This is an open data project in the AMSE/SAKI module for FAU in Data Engineering. This repository contains a data science project developed by the student over the course of the semester, and (b) the exercises submitted over the course of the semester.
The following files are included in this project
-
data.sqlite
: The final, cleaned dataset. -
exploration.ipynb
: A Jupyter notebook you can use to explore your data and show how it looks in detail. You can refer to this file in your report for users who want more information about your data. -
report.ipynb
: Your final report as a Jupyter notebook. This is the result of your project work and should start with a question you want to answer using open data. The content of the report should answer the question, ideally using appropriate visualizations, based on the data indata.sqlite
. -
Project folder:
needed.txt
: A text file to get the requirements for the test.testing.py
: The test file that tests the pipeline and codepaths of sql databases.testing.sh
: A shell script to run the test file.project-plan.md
: The organization file for the project.- gitignore: Prevents `.sql' files from being uploaded online to github, to avoid memory shortage.
-
Data folder:
AutomatedDataPipeline.py
: Automated data pipeline to retrieve the data.tablefilter.py
: Filters relevant data.
-First, an automated data pipeline AutomatedDataPipeline.py
downloads the relevant data from the internet.
-The second part is to filter the datatables with tablefilter.py
, which deletes redundant data. The tables are reduced to the summary of the year and the rows are inverted so that the datasets match.

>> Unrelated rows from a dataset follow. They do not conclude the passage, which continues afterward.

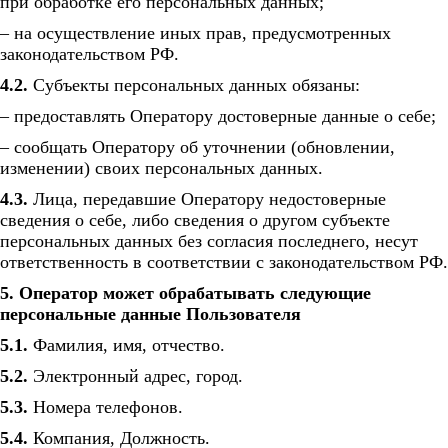
при обработке его персональных данных;
– на осуществление иных прав, предусмотренных
законодательством РФ.
4.2.
Субъекты персональных данных обязаны:
– предоставлять Оператору достоверные данные о себе;
– сообщать Оператору об уточнении (обновлении,
изменении) своих персональных данных.
4.3.
Лица, передавшие Оператору недостоверные
сведения о себе, либо сведения о другом субъекте
персональных данных без согласия последнего, несут
ответственность в соответствии с законодательством РФ.
5. Оператор может обрабатывать следующие
персональные данные Пользователя
5.1.
Фамилия, имя, отчество.
5.2.
Электронный адрес, город.
5.3.
Номера телефонов.
5.4.
Компания, Должность.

-Finally, the data is stored in data.sqlite
for exploration and the report.
- These files are automatically activated in the report.
Github actions are enabled to test the pipeline on every push. This ensures that the data is downloaded correctly.
github/workflows' folder:
continuous_integration.yml
: Launches the Github pipeline action test.
exercise-feedback.yml
: Enables grading for the exercises.
The exercises folder in the repository contains the results of the exercises that were completed throughout the semester. Exercises one, three, and five are completed in Jayvee, while exercises two and four are completed in Python. Github actions are used to test and grade the exercises.